"Can anything good ever come out of Nazareth?"
This is certainly a question for the ages and St. Bartholomew the Apostle asked it in the first century; when he heard his friend, St. Philip, speak about the Messiah from Nazareth.
There is not much known of St. Bartholomew, he only appears in the gospel occasionally. We do know that he was born, in the first century of Hebrew descent, the son of Tolmai, in the Province of Iudaca.
Although a non-believer, St. Bartholomew often known as Nathaniel accepted the invitation of St. Philip to meet Jesus of Nazareth.
Jesus immediately recognized St. Bartholomew "as a man in whom there is no deception." Jesus told Bartholomew that before Philip had introduced them, he had seen him under the fig tree, apparently a Jewish term for studying the Torah. St. Bartholomew was said to have been very well liked among the apostles and very inquisitive. He constantly barraged Jesus with questions about God, angels and mysteries.

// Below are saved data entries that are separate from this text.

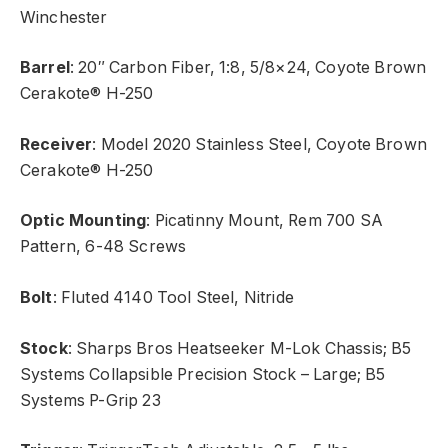
Winchester
Barrel
: 20″ Carbon Fiber, 1:8, 5/8×24, Coyote Brown
Cerakote® H-250
Receiver
: Model 2020 Stainless Steel, Coyote Brown
Cerakote® H-250
Optic Mounting
: Picatinny Mount, Rem 700 SA
Pattern, 6-48 Screws
Bolt
: Fluted 4140 Tool Steel, Nitride
Stock
: Sharps Bros Heatseeker M-Lok Chassis; B5
Systems Collapsible Precision Stock – Large; B5
Systems P-Grip 23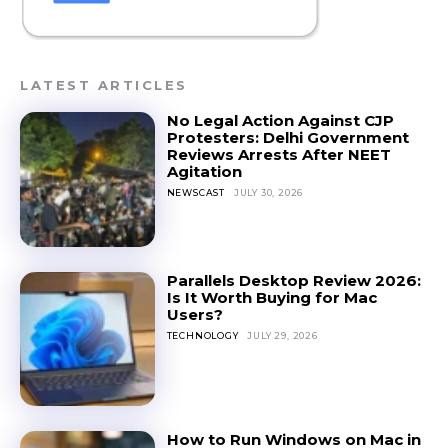
LATEST ARTICLES
No Legal Action Against CJP
Protesters: Delhi Government
Reviews Arrests After NEET
Agitation
NEWSCAST
JULY 30, 2026
Parallels Desktop Review 2026:
Is It Worth Buying for Mac
Users?
TECHNOLOGY
JULY 29, 2026
How to Run Windows on Mac in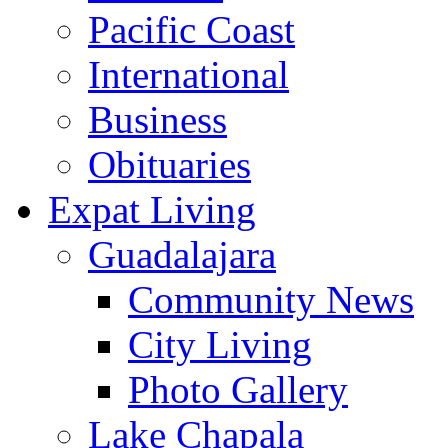
Pacific Coast
International
Business
Obituaries
Expat Living
Guadalajara
Community News
City Living
Photo Gallery
Lake Chapala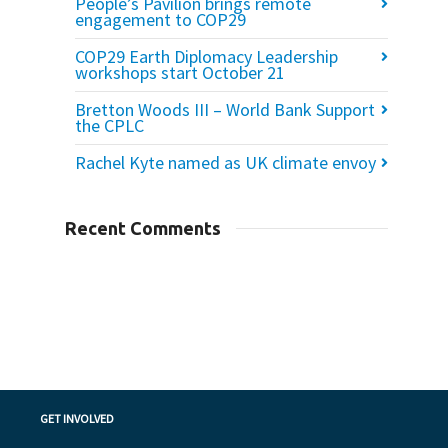
People’s Pavilion brings remote
engagement to COP29
COP29 Earth Diplomacy Leadership
workshops start October 21
Bretton Woods III – World Bank Support
the CPLC
Rachel Kyte named as UK climate envoy
Recent Comments
GET INVOLVED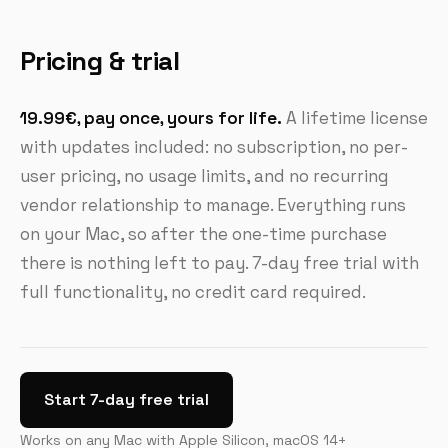
Pricing & trial
19.99€, pay once, yours for life.
A lifetime license
with updates included: no subscription, no per-
user pricing, no usage limits, and no recurring
vendor relationship to manage. Everything runs
on your Mac, so after the one-time purchase
there is nothing left to pay. 7-day free trial with
full functionality, no credit card required.
Start 7-day free trial
Works on any Mac with Apple Silicon, macOS 14+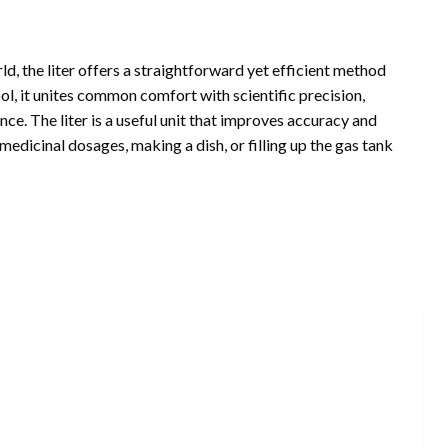
, the liter offers a straightforward yet efficient method
ol, it unites common comfort with scientific precision,
ce. The liter is a useful unit that improves accuracy and
edicinal dosages, making a dish, or filling up the gas tank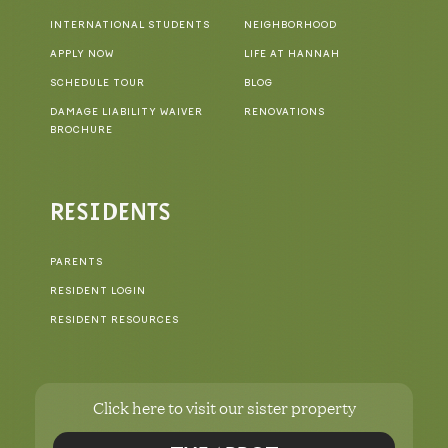
INTERNATIONAL STUDENTS
NEIGHBORHOOD
APPLY NOW
LIFE AT HANNAH
SCHEDULE TOUR
BLOG
DAMAGE LIABILITY WAIVER
RENOVATIONS
BROCHURE
RESIDENTS
PARENTS
RESIDENT LOGIN
RESIDENT RESOURCES
Click here to visit our sister property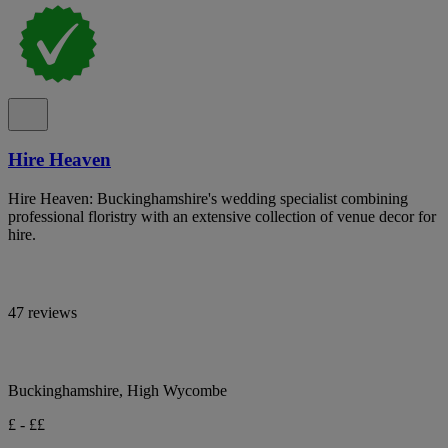
Hire Heaven
Hire Heaven: Buckinghamshire's wedding specialist combining
professional floristry with an extensive collection of venue decor for
hire.
47 reviews
Buckinghamshire, High Wycombe
£ - ££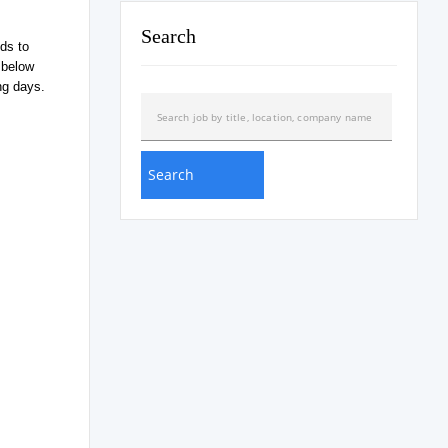
Search
ds to
 below
ng days.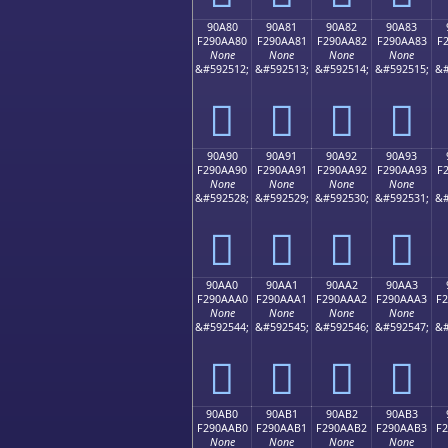
90A80
90A81
90A82
90A83
F290AA80
F290AA81
F290AA82
F290AA83
F
None
None
None
None
&#592512;
&#592513;
&#592514;
&#592515;
&#
򐪀
򐪁
򐪂
򐪃
90A90
90A91
90A92
90A93
F290AA90
F290AA91
F290AA92
F290AA93
F
None
None
None
None
&#592528;
&#592529;
&#592530;
&#592531;
&#
򐪐
򐪑
򐪒
򐪓
90AA0
90AA1
90AA2
90AA3
F290AAA0
F290AAA1
F290AAA2
F290AAA3
F
None
None
None
None
&#592544;
&#592545;
&#592546;
&#592547;
&#
򐪠
򐪡
򐪢
򐪣
90AB0
90AB1
90AB2
90AB3
F290AAB0
F290AAB1
F290AAB2
F290AAB3
F
None
None
None
None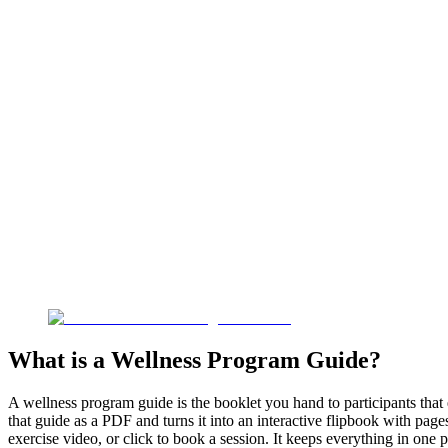
What is a Wellness Program Guide?
A wellness program guide is the booklet you hand to participants that 
that guide as a PDF and turns it into an interactive flipbook with page
exercise video, or click to book a session. It keeps everything in one 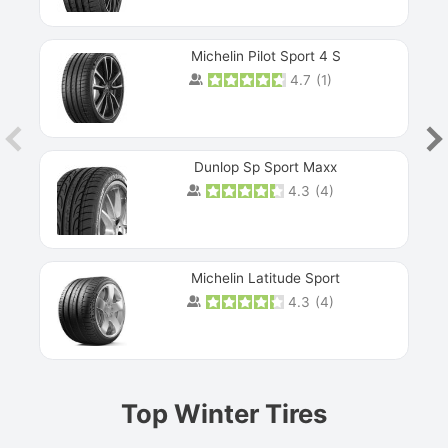
Michelin Pilot Sport 4 S
4.7
(
1
)
Dunlop Sp Sport Maxx
4.3
(
4
)
Michelin Latitude Sport
4.3
(
4
)
Prev
Top Winter Tires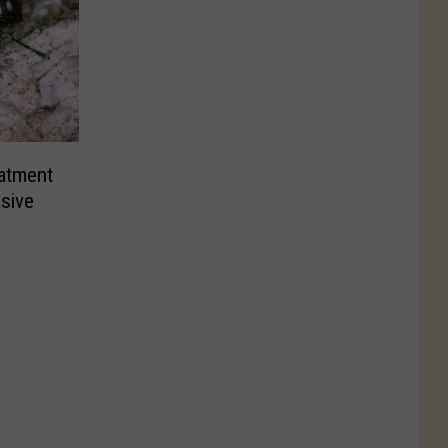
atment
sive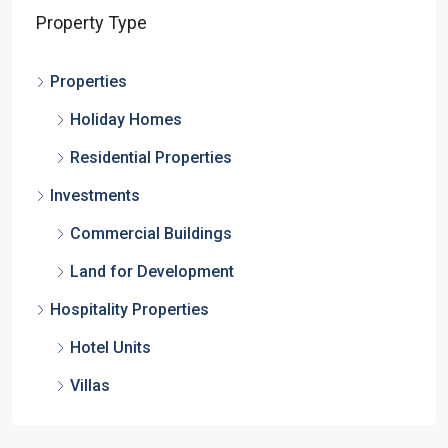
Property Type
Properties
Holiday Homes
Residential Properties
Investments
Commercial Buildings
Land for Development
Hospitality Properties
Hotel Units
Villas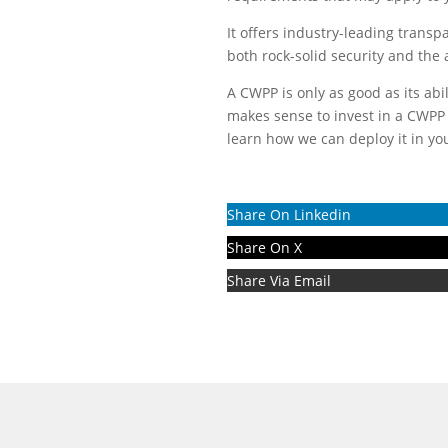
It offers industry-leading trans
both rock-solid security and the ab
A CWPP is only as good as its abi
makes sense to invest in a CWPP 
learn how we can deploy it in yo
Share On Linkedin
Share On X
Share Via Email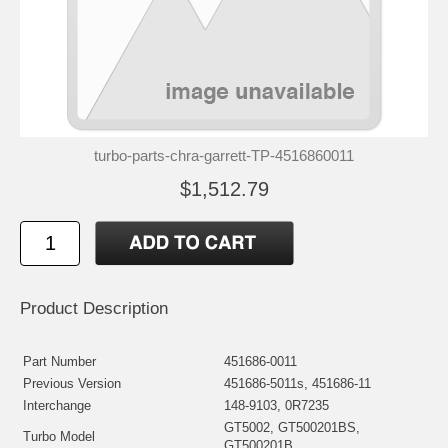
turbo-parts-chra-garrett-TP-4516860011
$1,512.79
Product Description
Part Number
451686-0011
Previous Version
451686-5011s, 451686-11
Interchange
148-9103, 0R7235
GT5002, GT500201BS,
Turbo Model
GT500201B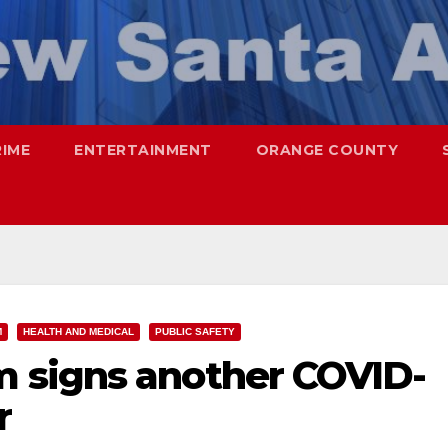
RIME
ENTERTAINMENT
ORANGE COUNTY
M
HEALTH AND MEDICAL
PUBLIC SAFETY
 signs another COVID-
r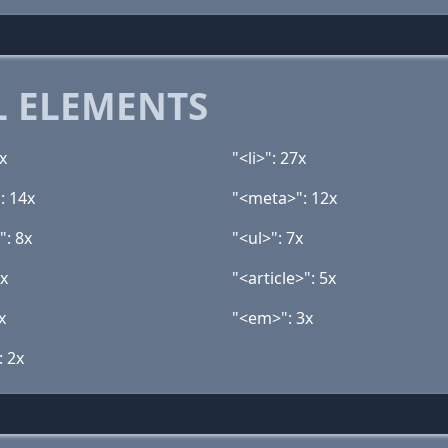
 ELEMENTS
x
"<li>": 27x
: 14x
"<meta>": 12x
": 8x
"<ul>": 7x
5x
"<article>": 5x
x
"<em>": 3x
: 2x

Jesus promised him "Amen, Amen, I say to you, you will see the heavens open and the angels of God ascending and descending upon the Son of Man."
St. Bartholomew finally recognized Jesus as the King of Israel and accepted him as the Son of God. He joined the chosen ones as the sixth apostle.
Bartholomew and the eleven others were together in Bethany at Mount Olive, forty days after the resurrection to witness the Ascension.
After the Ascension, Bartholomew traveled to Ethiopia, India, Persia and Armenia. He is reputed to have spread Christianity to the East, leaving copies of the gospel of Matthew as he went.
Among his hundreds of converts, were the King of Armenia, Polymius, and many of his subjects. This met with disapproval of the King's brother, Astyages, who immediately sentenced Bartholomew to death. He died a martyr's death, as did so many of the apostles, by being flayed alive and beheaded. This is why we see him represented in Michelangelo's painting of "The Last Judgment" in the Sistine Chapel in the Vatican. He is holding a knife in one hand and the skin of his body in the other.
St. Bartholomew is the Patron Saint of tanners and we celebrate his Feast Day on August 24th.